## Problem to solve
Retype the listing below line for line, but only from the line with "Адрес и контакти" down to the line with "ultimo soffriggere i cubetti", inclusive. Pictures stay out.

## Data excerpts
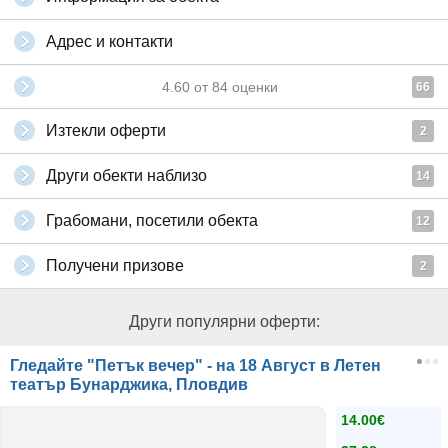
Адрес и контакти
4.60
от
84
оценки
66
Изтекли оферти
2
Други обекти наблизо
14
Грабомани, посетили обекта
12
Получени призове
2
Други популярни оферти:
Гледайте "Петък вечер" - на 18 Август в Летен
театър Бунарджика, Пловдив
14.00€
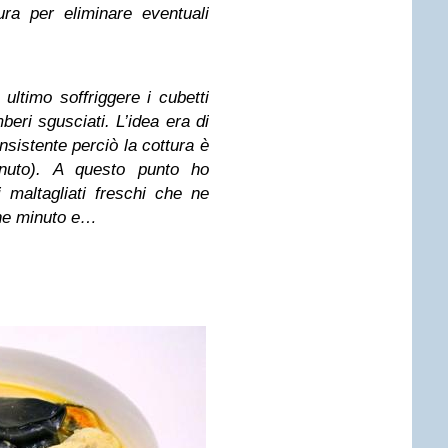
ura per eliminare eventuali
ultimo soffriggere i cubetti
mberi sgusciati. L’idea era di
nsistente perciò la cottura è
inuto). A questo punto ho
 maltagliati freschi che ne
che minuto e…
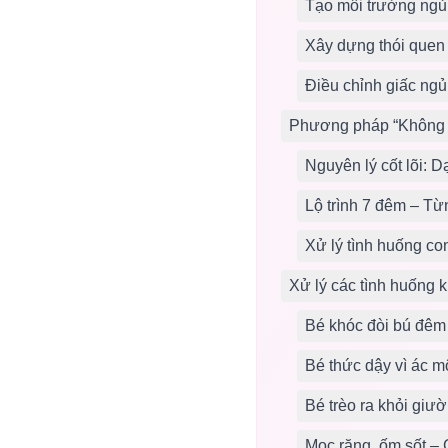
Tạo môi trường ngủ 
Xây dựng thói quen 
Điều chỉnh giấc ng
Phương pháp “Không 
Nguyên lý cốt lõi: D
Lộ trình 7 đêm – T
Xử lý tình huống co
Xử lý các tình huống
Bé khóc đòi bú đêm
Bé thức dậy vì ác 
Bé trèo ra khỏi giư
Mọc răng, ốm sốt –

---

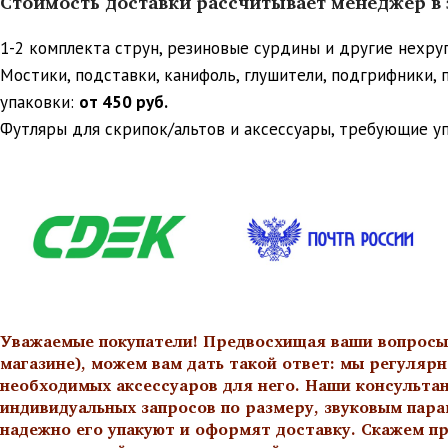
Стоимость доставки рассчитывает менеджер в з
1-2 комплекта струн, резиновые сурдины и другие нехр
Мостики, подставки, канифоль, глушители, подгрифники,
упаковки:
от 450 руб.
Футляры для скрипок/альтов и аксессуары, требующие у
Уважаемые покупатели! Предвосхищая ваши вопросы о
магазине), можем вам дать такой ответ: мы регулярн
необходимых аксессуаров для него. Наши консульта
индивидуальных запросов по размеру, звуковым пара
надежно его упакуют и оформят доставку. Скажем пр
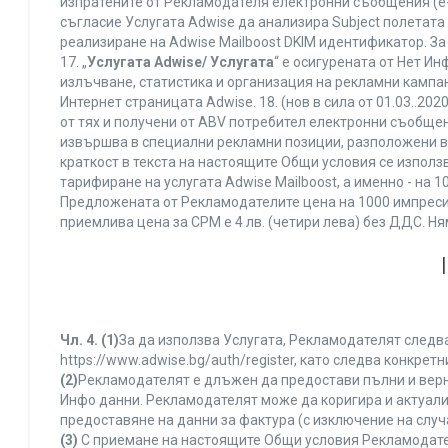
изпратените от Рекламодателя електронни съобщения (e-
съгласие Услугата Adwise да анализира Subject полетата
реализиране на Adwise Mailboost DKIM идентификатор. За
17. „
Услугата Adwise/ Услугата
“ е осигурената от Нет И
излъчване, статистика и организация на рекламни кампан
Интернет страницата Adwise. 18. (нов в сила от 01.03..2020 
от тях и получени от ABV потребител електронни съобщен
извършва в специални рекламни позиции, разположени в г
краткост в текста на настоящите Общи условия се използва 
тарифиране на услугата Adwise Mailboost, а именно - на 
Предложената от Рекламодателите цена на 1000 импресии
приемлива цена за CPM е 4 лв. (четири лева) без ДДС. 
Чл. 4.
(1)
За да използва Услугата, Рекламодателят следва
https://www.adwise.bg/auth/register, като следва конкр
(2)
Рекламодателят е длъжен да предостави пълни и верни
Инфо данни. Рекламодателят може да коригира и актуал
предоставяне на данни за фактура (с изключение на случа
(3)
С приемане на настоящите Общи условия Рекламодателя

## Written answer
Адрес и контакти
4.60
от
84
оценки
66
Изтекли оферти
2
Други обекти наблизо
14
Грабомани, посетили обекта
12
Получени призове
2
Други популярни оферти:
Гледайте "Петък вечер" - на 18 Август в Летен
театър Бунарджика, Пловдив
14.00€
ura per eliminare eventuali
ultimo soffriggere i cubetti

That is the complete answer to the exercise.